Wednesday, January 22, 2020

Nevermore: Not Taco Bell Material, Heartbeat of Wounded Knee, Killing Eve, Common Good, Chances Are


Reported by Jeanne


Adam Carolla is a well-known podcaster and satirist who has appeared on numerous radio and television shows. Our Nevermore member said he has “the gift of gab,” so she was interested to read his book Not Taco Bell Material.  Carolla organizes this memoir by the places he has lived, and gives a lot of social commentary along the way.  Our reader said it was a fun book but noted that Carolla can be very sexist and misogynistic along the way.

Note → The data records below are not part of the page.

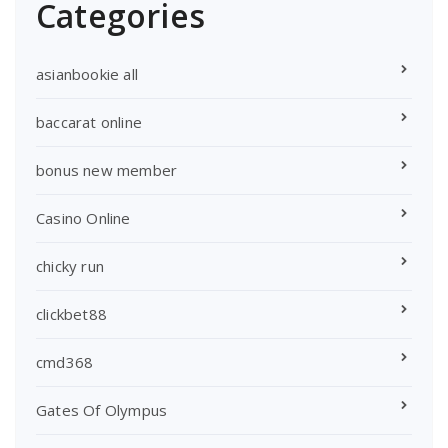
Categories
asianbookie all
baccarat online
bonus new member
Casino Online
chicky run
clickbet88
cmd368
Gates Of Olympus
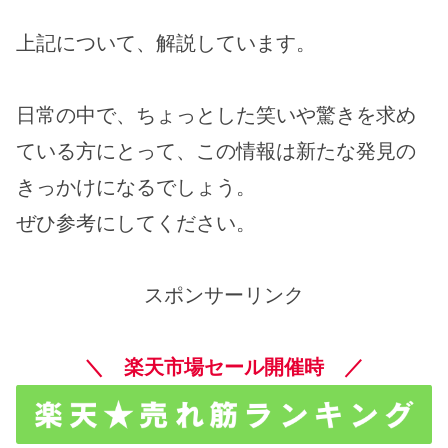
上記について、解説しています。
日常の中で、ちょっとした笑いや驚きを求め
ている方にとって、この情報は新たな発見の
きっかけになるでしょう。
ぜひ参考にしてください。
スポンサーリンク
＼ 楽天市場セール開催時 ／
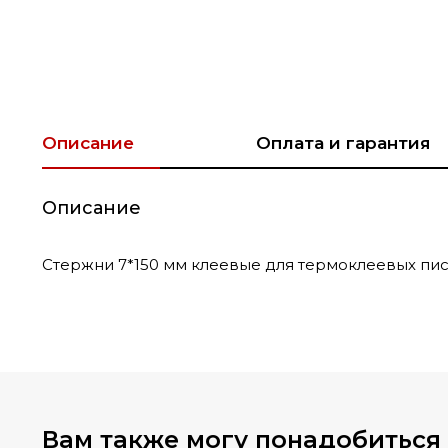
Описание
Оплата и гарантия
Описание
Стержни 7*150 мм клеевые для термоклеевых пист
Вам также могу понадобиться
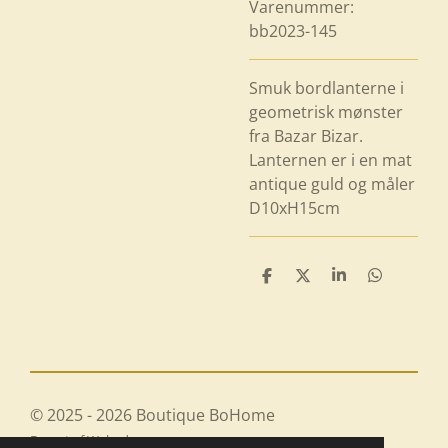
Varenummer:
bb2023-145
Smuk bordlanterne i
geometrisk mønster
fra Bazar Bizar.
Lanternen er i en mat
antique guld og måler
D10xH15cm
D
D
D
D
e
e
e
e
l
l
l
l
e
e
© 2025 - 2026 Boutique BoHome
Drevet af
Webador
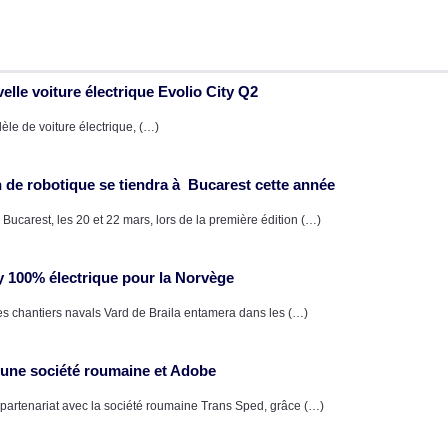
elle voiture électrique Evolio City Q2
èle de voiture électrique, (…)
de robotique se tiendra à Bucarest cette année
Bucarest, les 20 et 22 mars, lors de la première édition (…)
y 100% électrique pour la Norvège
es chantiers navals Vard de Braila entamera dans les (…)
e une société roumaine et Adobe
partenariat avec la société roumaine Trans Sped, grâce (…)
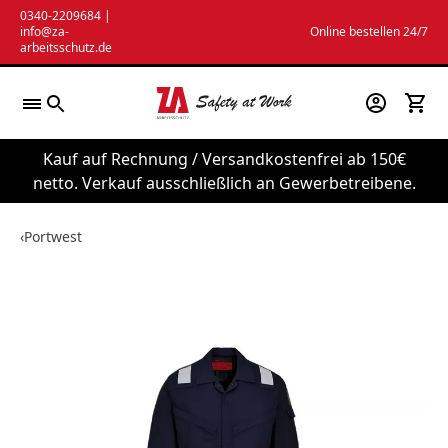
Zum
0340-2209684
|
info@za-
Online bestellen 24/7
Inhalt
arbeitsschutz.de
springen
Kauf auf Rechnung / Versandkostenfrei ab 150€
netto. Verkauf ausschließlich an Gewerbetreibene.
‹
Portwest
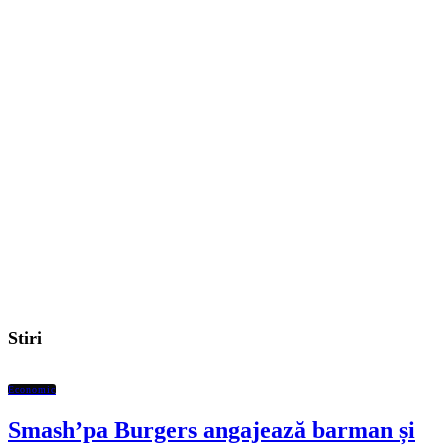
Stiri
Economic
Smash’pa Burgers angajează barman și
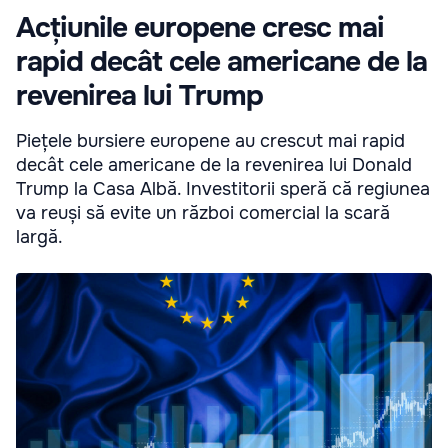
Acțiunile europene cresc mai
rapid decât cele americane de la
revenirea lui Trump
Piețele bursiere europene au crescut mai rapid
decât cele americane de la revenirea lui Donald
Trump la Casa Albă. Investitorii speră că regiunea
va reuși să evite un război comercial la scară
largă.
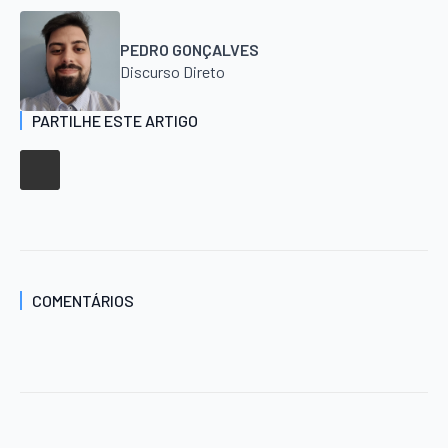
PEDRO GONÇALVES
Discurso Direto
PARTILHE ESTE ARTIGO
COMENTÁRIOS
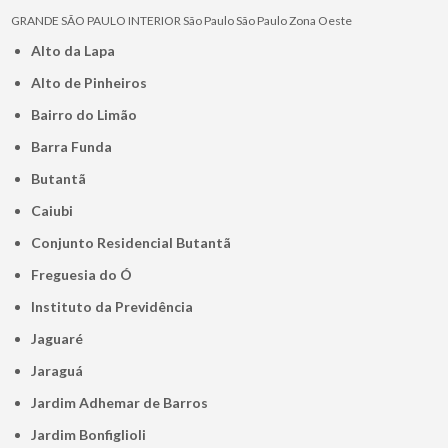
GRANDE SÃO PAULO
INTERIOR
São Paulo
São Paulo
Zona Oeste
Alto da Lapa
Alto de Pinheiros
Bairro do Limão
Barra Funda
Butantã
Caiubi
Conjunto Residencial Butantã
Freguesia do Ó
Instituto da Previdência
Jaguaré
Jaraguá
Jardim Adhemar de Barros
Jardim Bonfiglioli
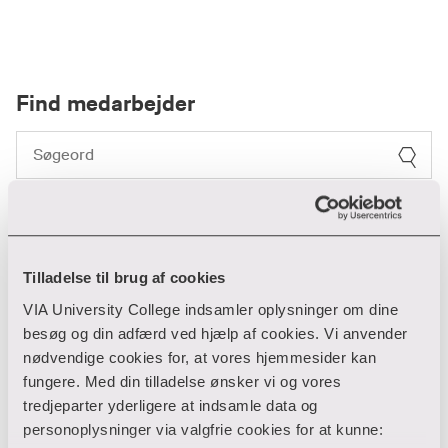
Find medarbejder
Filter
Ryd filtre
Tilladelse til brug af cookies
1 resultater
VIA University College indsamler oplysninger om dine
besøg og din adfærd ved hjælp af cookies. Vi anvender
nødvendige cookies for, at vores hjemmesider kan
Derrick Muller
fungere. Med din tilladelse ønsker vi og vores
tredjeparter yderligere at indsamle data og
personoplysninger via valgfrie cookies for at kunne:
IT og digitalisering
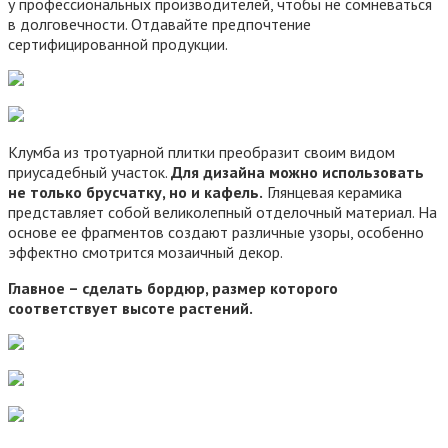
у профессиональных производителей, чтобы не сомневаться
в долговечности. Отдавайте предпочтение
сертифицированной продукции.
Клумба из тротуарной плитки преобразит своим видом
приусадебный участок.
Для дизайна можно использовать
не только брусчатку, но и кафель.
Глянцевая керамика
представляет собой великолепный отделочный материал. На
основе ее фрагментов создают различные узоры, особенно
эффектно смотрится мозаичный декор.
Главное – сделать бордюр, размер которого
соответствует высоте растений.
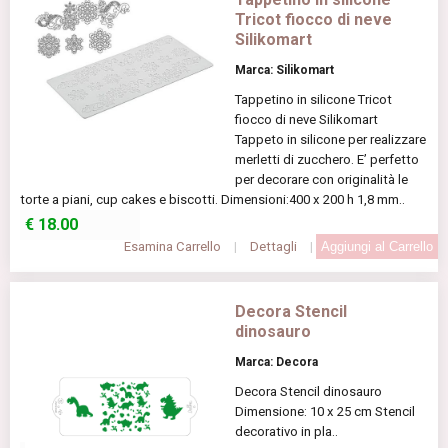
Tricot fiocco di neve
Silikomart
Marca: Silikomart
Tappetino in silicone Tricot
fiocco di neve Silikomart
Tappeto in silicone per realizzare
merletti di zucchero. E’ perfetto
per decorare con originalità le
torte a piani, cup cakes e biscotti. Dimensioni:400 x 200 h 1,8 mm..
€
18.00
Esamina Carrello
|
Dettagli
|
Decora Stencil
dinosauro
Marca: Decora
Decora Stencil dinosauro
Dimensione: 10 x 25 cm Stencil
decorativo in pla..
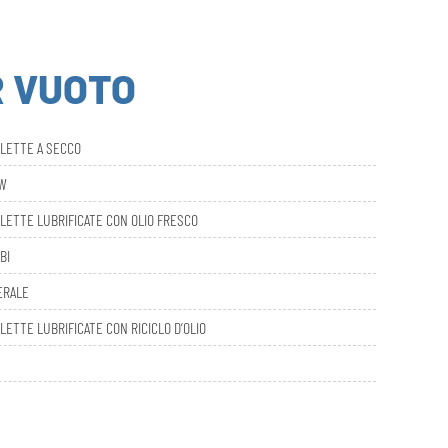
R VUOTO
ALETTE A SECCO
AW
LETTE LUBRIFICATE CON OLIO FRESCO
BI
ERALE
LETTE LUBRIFICATE CON RICICLO D’OLIO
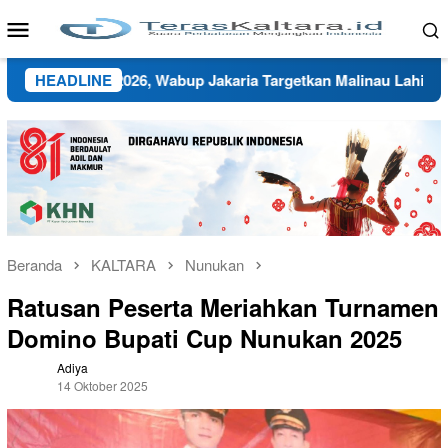
Loncat
Menu
ke
Mobile
konten
 BMC 2026, Wabup Jakaria Targetkan Malinau Lahirkan Atlet Ber
HEADLINE
Beranda
KALTARA
Nunukan
Ratusan Peserta Meriahkan Turnamen
Domino Bupati Cup Nunukan 2025
Adiya
14 Oktober 2025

Another member has been stuck in the 1800s, she says, and she continued the trend with The Heartbeat of Wounded Knee: Native America from 1890 to the Present by David Treuer.  Treuer, an Ojibwa who was raised on a reservation in Minnesota, takes issue with the impression given by Dee Brown that Wounded Knee was the end of Native American culture.  Instead this book asserts that extreme adversity strengthens Native resolve, and illustrates how Native Americans have taken their place in modern society despite the obstacles.  Our reviewer praised the book for its excellent writing and research.  She said it was a wonderful book.


Killing Eve:  No Tomorrow is the second in the Killing Eve series by Luke Jennings. The action revolves around Eve, a former MI5 agent, who is determined to stop a female assassin who kills political figures and who plays a cat and mouse game with Eve.  Our reader had read the first in the series, Codename Villanelle, and liked it, but felt this one was more of the same, only with less sex—which she said was a plus.


In The Common Good, economist Robert Reich begins by trying to define what the “common good” is, comparing it with the assertion of a pharmaceutical executive that his mission is not so much to provide needed medicines but to maximize profits.  He then traces the history of how the concept seems to have changed in American society, using political and corporate examples, and ends by asking if the original concept can be restored.  Our reviewer says he offers some remedies and suggestions, and that he does have hope.


Richard Russo’s novel Chances Are revolves around the friendship of three men who met at a summer job back in the 1960s.  Their lives have taken very different paths since then:  one is a real estate broker, another owns a small publishing house, and the third is a rock musician past his prime.  Along with memories of their exploits, there’s the memory of a girl they all loved, a girl who disappeared.  The Nevermore reader said she fell asleep on the book but hastened to add that it was her hectic life and not the book that was to blame.  She went on to say that she did enjoy it, but hadn’t yet finished.